The Our Father invites us into a personal relationship of prayer with God. This invitation again is a sign of God’s hospitality for us. The parable Jesus offers following the Our Father is an indication of that relationship of hospitality. The friend who comes at midnight asking for three loaves of bread because he has a friend whom he wants to offer hospitality too. But the friend says, go away it is late. The parable tells us that he may not give the loaves because of friendship, he will give it because of the man persistence. Simply put, he will get up and give him the loaves to get rid of him. He ultimately offers the friend hospitality by giving the loaves.

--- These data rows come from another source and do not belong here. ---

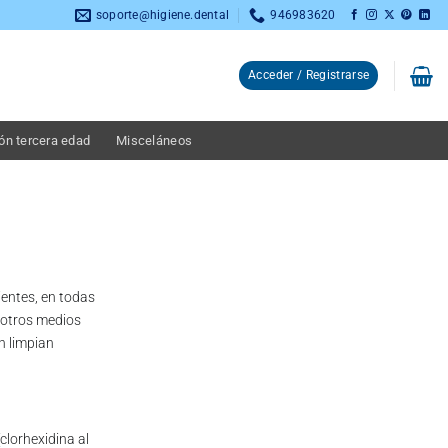
soporte@higiene.dental
946983620
Acceder / Registrarse
ón tercera edad
Misceláneos
ientes, en todas
3,36
€
 otros medios
n limpian
clorhexidina al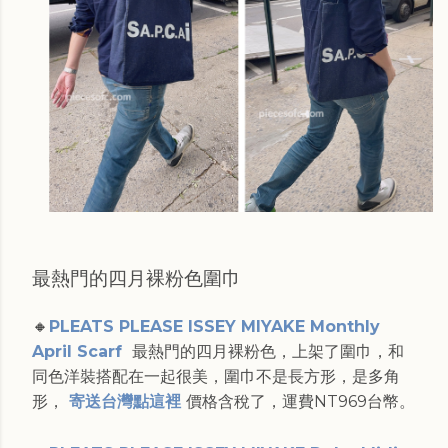
最熱門的四月裸粉色圍巾
🔸
PLEATS PLEASE ISSEY MIYAKE Monthly
April Scarf
最熱門的四月裸粉色，上架了圍巾，和
同色洋裝搭配在一起很美，圍巾不是長方形，是多角
形，
寄送台灣點這裡
價格含稅了，運費NT969台幣。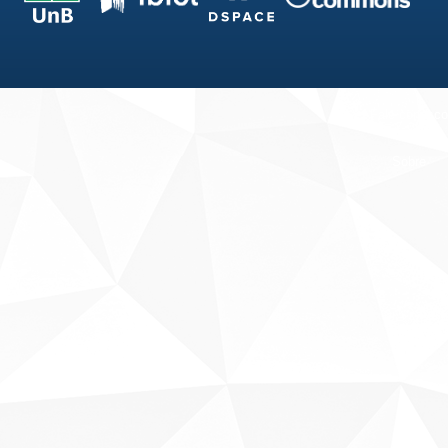
Fale conosco
Sobre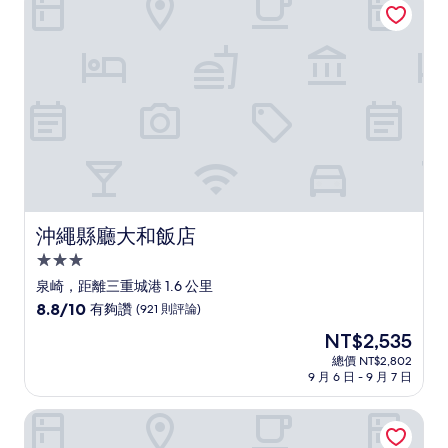
NT$2,013
夠
讚，
(1,001
則
評
論)
沖繩縣廳大和飯店
沖繩縣廳大和飯店
3.0
星
泉崎，距離三重城港 1.6 公里
級
8.8
8.8/10
有夠讚
(921 則評論)
住
分，
現
NT$2,535
滿
宿
在
分
總價 NT$2,802
價
9 月 6 日 - 9 月 7 日
10
格
分，
為
有
蘭布蘭特風格那霸
NT$2,535
夠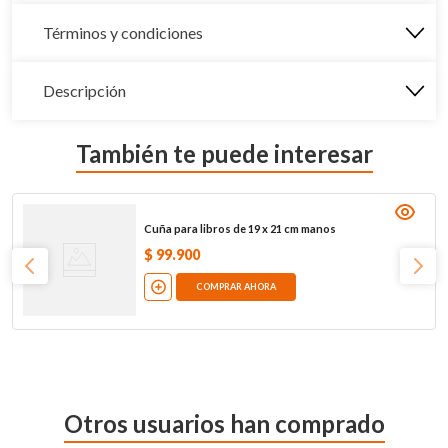
Términos y condiciones
Descripción
También te puede interesar
Cuña para libros de 19 x 21 cm manos
$
99
.
900
COMPRAR AHORA
Otros usuarios han comprado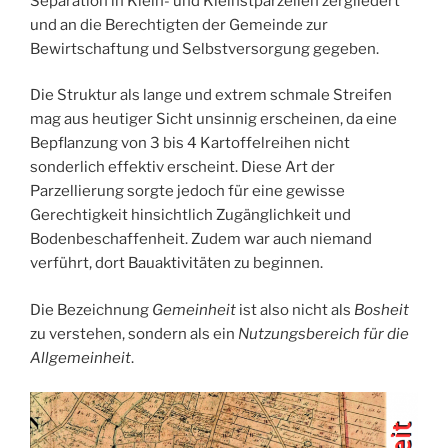
Separation in Klein- und Kleinstparzellen zergliedert
und an die Berechtigten der Gemeinde zur
Bewirtschaftung und Selbstversorgung gegeben.
Die Struktur als lange und extrem schmale Streifen
mag aus heutiger Sicht unsinnig erscheinen, da eine
Bepflanzung von 3 bis 4 Kartoffelreihen nicht
sonderlich effektiv erscheint. Diese Art der
Parzellierung sorgte jedoch für eine gewisse
Gerechtigkeit hinsichtlich Zugänglichkeit und
Bodenbeschaffenheit. Zudem war auch niemand
verführt, dort Bauaktivitäten zu beginnen.
Die Bezeichnung
Gemeinheit
ist also nicht als
Bosheit
zu verstehen, sondern als ein
Nutzungsbereich für die
Allgemeinheit
.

Now take Abraham as another example, in today’s first reading from Genesis 18:2032; Abraham thought he was changing God’s mind as he presented in a persistent fashion the argument that if there was even one innocent person in Sodom and Gomorrah wouldn’t he spare the cities to protect that innocent person? Abraham thought he was presenting a persuasive argument to God that if he could find 50 people who were hospitable to God in their hearts. Abraham keeps lowering the number and God is willing to go there with him. God is seeking a relationship of hospitality with the people of Sodom and Gomorrah. God is willing to spare all for the sake of one believer. God was looking for one person who would offer God hospitality in their hearts.
As you pray, are you willing to enter into a personal relationship with God? When you say Abba, Father, you are calling God by the most loving and intimate name we can possibly call God. That name, was given to us by our Lord and by Jesus. Teaching us to call God, Father, we have been offering hospitality in the most personal relationship, that of the Father and the Son.